Erst der Spaß, dann die Müllwüste. Festivals brauchen viele Ressourcen und die Ökobilanz ist oft schlecht. Gleichzeitig sind sie Experimentierfeld für eine nachhaltigere Zukunft, etwa mit E-Transport oder Kompostklos.

Menschen stehen in Wolken aus Farbpulver
Bild: Max Patzig/Geisler-Fotopress/picture alliance

Endlich Sommer, endlich raus, ab aufs Festival, Freiheit, Spaß und gute Musik. Nach tagelangem Feiern zeigt sich dann oft ein ernüchterndes Bild: Müllberge und zahllose zerrissene Zelte. Die Hinterlassenschaften von hunderttausenden Besuchern wie kürzlich nach dem englischen Glastonbury Festival lassen erahnen, welchen Preis die Umwelt und letztendlich der Mensch für den Spaß zahlt.

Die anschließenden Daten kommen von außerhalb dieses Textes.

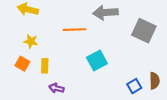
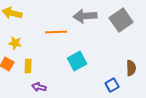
gray square: (144, 31) -> (121, 20), moved, turned 30
brown semicircle: (154, 81) -> (131, 68), moved

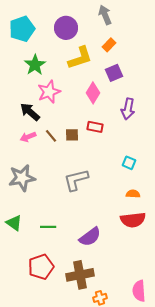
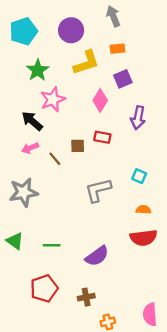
orange rectangle: (109, 45) -> (118, 49), turned 40
brown line: (51, 136) -> (55, 159), moved
gray L-shape: (76, 180) -> (98, 190), moved
brown cross: (80, 275) -> (86, 297), size x0.6

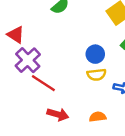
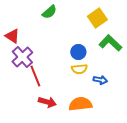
red line: (43, 83) -> (35, 76), turned 35
orange semicircle: (98, 117) -> (80, 104), size x1.6

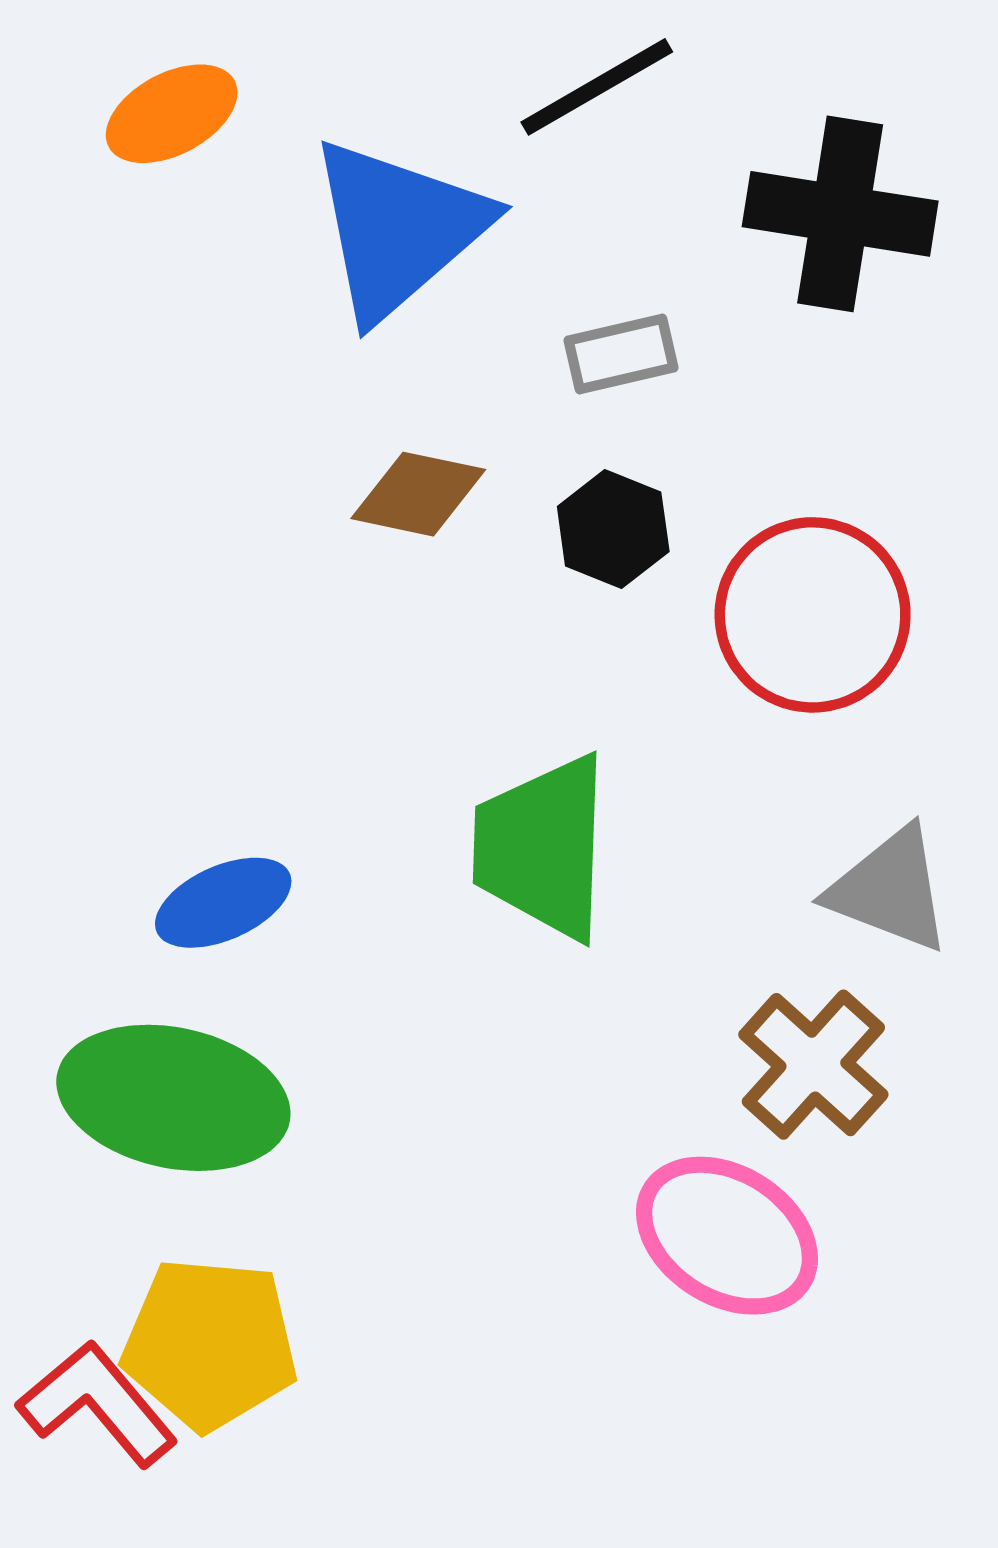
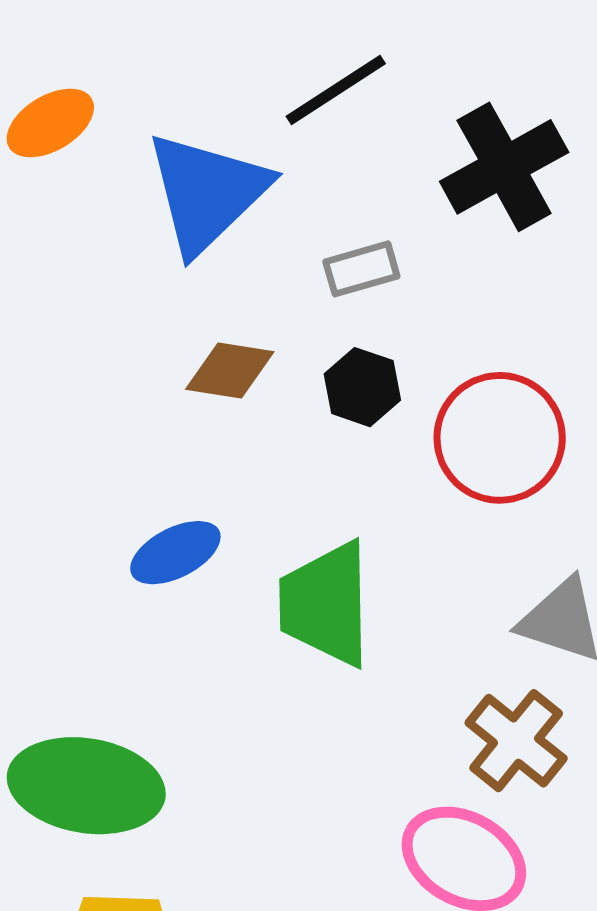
black cross: (840, 214) -> (504, 167), turned -35
blue ellipse: (223, 903) -> (175, 553), moved

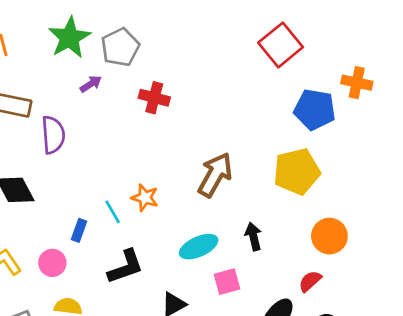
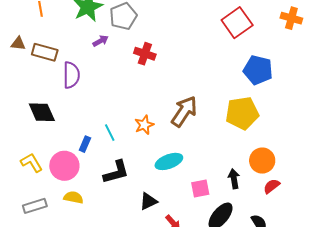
orange cross: (357, 83) -> (291, 18), moved
orange star: (145, 198) -> (144, 125), moved, turned 30
black arrow: (253, 236) -> (234, 179), moved
pink circle: (52, 263) -> (64, 166), size x1.5
red semicircle: (310, 281) -> (272, 186), moved
pink square: (227, 282) -> (200, 189), moved

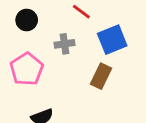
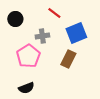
pink pentagon: (27, 69) -> (28, 56), moved

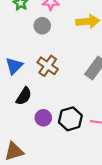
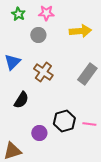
blue triangle: (14, 66) -> (12, 62), moved
purple circle: (43, 118) -> (39, 133), moved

Die weltweite Datenlage zum Thema Nachhaltigkeit auf Festivals ist dünn, trotzdem lässt sich "eine systemische Schieflage im Brennglas beobachten", findet Jacob Bilabel, Gründer der Green Music Initiative, ein Think-Tank zur Förderung nachhaltiger Musikveranstaltungen aus Berlin. Gleichzeitig kann ein Festival aber auch ein Experimentierfeld für nachhaltige Lösungen sein, ein "Zirkeltraining für Nachhaltigkeit", sagt Bilabel. Er warnt davor, mit dem Finger auf Festivalbesucher zu zeigen.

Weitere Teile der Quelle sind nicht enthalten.